Potential risks associated with the test include the normal potential discomfort that can occur while having blood taken, and possible incorrect test results.
If you have a positive test result, it is likely that you have or previously had COVID-19, and that you have developed an antibody response to the virus. Your healthcare provider will work with you to determine how best to care for you based on the test results along with other factors of your medical history, including any previous symptoms, possible exposure to COVID-19 and the location of places you have recently traveled.
There is also the chance that this test can give a positive result that is wrong (a false positive result).

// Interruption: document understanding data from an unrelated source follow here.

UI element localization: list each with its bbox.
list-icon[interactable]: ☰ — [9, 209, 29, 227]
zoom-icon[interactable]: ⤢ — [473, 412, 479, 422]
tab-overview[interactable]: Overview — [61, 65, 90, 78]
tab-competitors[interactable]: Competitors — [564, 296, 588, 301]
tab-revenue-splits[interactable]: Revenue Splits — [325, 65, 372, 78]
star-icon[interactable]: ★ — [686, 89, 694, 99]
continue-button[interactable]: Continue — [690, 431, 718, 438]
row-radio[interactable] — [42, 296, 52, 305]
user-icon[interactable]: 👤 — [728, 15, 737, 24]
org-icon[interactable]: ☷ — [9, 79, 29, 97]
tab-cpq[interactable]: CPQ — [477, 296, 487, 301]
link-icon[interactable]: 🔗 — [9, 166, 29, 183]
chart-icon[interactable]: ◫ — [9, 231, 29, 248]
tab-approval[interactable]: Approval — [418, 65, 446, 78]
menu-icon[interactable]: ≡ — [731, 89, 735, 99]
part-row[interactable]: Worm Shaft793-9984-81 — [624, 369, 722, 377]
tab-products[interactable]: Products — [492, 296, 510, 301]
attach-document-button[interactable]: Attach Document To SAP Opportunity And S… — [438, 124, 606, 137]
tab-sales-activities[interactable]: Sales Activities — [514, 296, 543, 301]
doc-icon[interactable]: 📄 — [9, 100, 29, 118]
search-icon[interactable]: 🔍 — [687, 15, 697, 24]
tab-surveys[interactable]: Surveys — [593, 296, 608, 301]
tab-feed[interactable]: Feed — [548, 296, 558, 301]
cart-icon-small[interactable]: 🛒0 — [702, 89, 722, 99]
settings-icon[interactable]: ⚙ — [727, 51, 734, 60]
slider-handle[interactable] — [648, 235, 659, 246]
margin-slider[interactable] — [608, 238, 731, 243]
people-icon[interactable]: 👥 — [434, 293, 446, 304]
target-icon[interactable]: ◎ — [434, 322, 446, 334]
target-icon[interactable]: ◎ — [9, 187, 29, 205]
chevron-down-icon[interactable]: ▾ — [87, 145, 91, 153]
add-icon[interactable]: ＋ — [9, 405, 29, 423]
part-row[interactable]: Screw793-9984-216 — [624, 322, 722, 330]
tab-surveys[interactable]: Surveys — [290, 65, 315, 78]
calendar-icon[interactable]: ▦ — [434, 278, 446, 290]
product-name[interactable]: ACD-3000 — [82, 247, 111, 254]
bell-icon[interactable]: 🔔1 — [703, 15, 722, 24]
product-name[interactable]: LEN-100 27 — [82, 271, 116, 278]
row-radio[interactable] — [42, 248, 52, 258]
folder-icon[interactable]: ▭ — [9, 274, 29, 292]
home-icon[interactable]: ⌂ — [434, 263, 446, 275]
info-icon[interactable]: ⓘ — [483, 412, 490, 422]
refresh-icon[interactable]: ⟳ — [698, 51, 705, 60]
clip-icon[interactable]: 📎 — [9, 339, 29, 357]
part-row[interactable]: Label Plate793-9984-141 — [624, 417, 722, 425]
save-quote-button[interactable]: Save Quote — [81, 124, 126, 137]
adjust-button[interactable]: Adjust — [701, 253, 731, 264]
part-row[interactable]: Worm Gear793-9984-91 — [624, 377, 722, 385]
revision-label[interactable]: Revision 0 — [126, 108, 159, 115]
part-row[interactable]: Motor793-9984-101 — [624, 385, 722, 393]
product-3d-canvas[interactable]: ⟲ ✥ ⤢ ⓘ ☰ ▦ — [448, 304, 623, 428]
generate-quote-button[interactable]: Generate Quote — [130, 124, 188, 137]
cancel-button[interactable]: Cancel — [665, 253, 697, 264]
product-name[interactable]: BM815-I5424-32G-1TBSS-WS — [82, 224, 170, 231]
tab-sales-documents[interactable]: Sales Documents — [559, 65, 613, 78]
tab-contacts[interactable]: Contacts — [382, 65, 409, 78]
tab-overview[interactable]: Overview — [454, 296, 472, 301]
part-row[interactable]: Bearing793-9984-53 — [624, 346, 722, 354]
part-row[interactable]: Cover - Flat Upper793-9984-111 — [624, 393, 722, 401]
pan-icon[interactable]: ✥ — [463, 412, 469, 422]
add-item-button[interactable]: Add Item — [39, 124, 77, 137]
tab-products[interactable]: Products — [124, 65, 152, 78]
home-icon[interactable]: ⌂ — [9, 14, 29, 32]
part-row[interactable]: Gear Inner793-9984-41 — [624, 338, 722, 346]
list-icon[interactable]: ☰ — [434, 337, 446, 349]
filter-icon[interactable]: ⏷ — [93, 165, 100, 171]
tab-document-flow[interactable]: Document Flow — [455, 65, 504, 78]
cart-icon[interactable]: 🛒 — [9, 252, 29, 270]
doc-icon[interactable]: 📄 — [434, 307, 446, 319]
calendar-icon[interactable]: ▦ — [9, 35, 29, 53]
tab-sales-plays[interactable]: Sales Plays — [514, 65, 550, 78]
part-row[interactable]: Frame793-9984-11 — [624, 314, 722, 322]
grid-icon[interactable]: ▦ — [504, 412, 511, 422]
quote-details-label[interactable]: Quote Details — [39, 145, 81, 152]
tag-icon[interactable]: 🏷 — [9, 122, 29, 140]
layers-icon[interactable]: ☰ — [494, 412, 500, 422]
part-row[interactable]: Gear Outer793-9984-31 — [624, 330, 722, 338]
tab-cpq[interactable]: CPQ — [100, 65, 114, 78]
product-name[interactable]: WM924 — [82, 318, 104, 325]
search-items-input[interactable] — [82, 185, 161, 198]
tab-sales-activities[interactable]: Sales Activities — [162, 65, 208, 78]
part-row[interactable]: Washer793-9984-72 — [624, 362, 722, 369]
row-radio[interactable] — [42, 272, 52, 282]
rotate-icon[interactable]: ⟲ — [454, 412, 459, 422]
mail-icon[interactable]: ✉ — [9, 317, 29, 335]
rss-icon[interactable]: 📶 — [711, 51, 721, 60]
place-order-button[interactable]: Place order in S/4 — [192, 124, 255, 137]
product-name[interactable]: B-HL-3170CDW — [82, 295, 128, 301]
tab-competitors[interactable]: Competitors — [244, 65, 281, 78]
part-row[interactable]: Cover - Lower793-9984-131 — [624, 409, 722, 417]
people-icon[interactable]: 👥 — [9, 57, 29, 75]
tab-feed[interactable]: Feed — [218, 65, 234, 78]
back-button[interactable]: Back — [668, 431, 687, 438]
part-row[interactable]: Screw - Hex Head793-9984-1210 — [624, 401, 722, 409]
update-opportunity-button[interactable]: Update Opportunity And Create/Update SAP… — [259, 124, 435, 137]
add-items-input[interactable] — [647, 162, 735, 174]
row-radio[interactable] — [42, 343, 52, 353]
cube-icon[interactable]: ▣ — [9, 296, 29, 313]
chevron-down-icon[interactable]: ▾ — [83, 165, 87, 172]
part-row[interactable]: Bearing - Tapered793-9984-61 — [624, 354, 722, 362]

A negative test result means that the antibodies to the virus that causes COVID-19 were not found in your sample. However, it is possible for this test to give a negative result that is incorrect (false negative) in some people with COVID-19 infection. A negative result may occur if you are tested early in your illness and your body hasn’t had time to produce antibodies to infection.
If this is the case, your healthcare provider will consider the test result together with all other aspects of yourmedical history (such as symptoms, possible exposures, and geographical location of places you have recentlytraveled) in deciding how to care for you.
It is important that you work with your healthcare provider to help you understand the next steps you should take.
This test is not yet approved or cleared by the United States FDA. When there are no FDA-approved or cleared tests available, and other criteria are met, FDA can make tests available under an emergency access mechanism called an Emergency Use Authorization. The EUA for this test is supported by the Secretary of Health and Human Service’s declaration that circumstances exist to justify the emergency use of in vitro diagnostics for the detection and/or diagnosis of the virus that causes COVID-19.
This EUA will remain in effect (meaning this test can be used) for the duration of the COVID-19 declaration justifying emergency of IVDs, unless it is terminated or revoked by FDA (after which the test may no longer be used).
If you are interested in having testing performed, contact the Clinic at their designated COVID-19 testing line, 964-0490, or email email@example.com. Include your contact information in the email.
The Clinic will continue to monitor this fast evolving pandemic and will keep you informed with the latest U.S. Centers for Disease Control (CDC) and state recommendations and updates. Helpful links are listed on their website at bghc.org.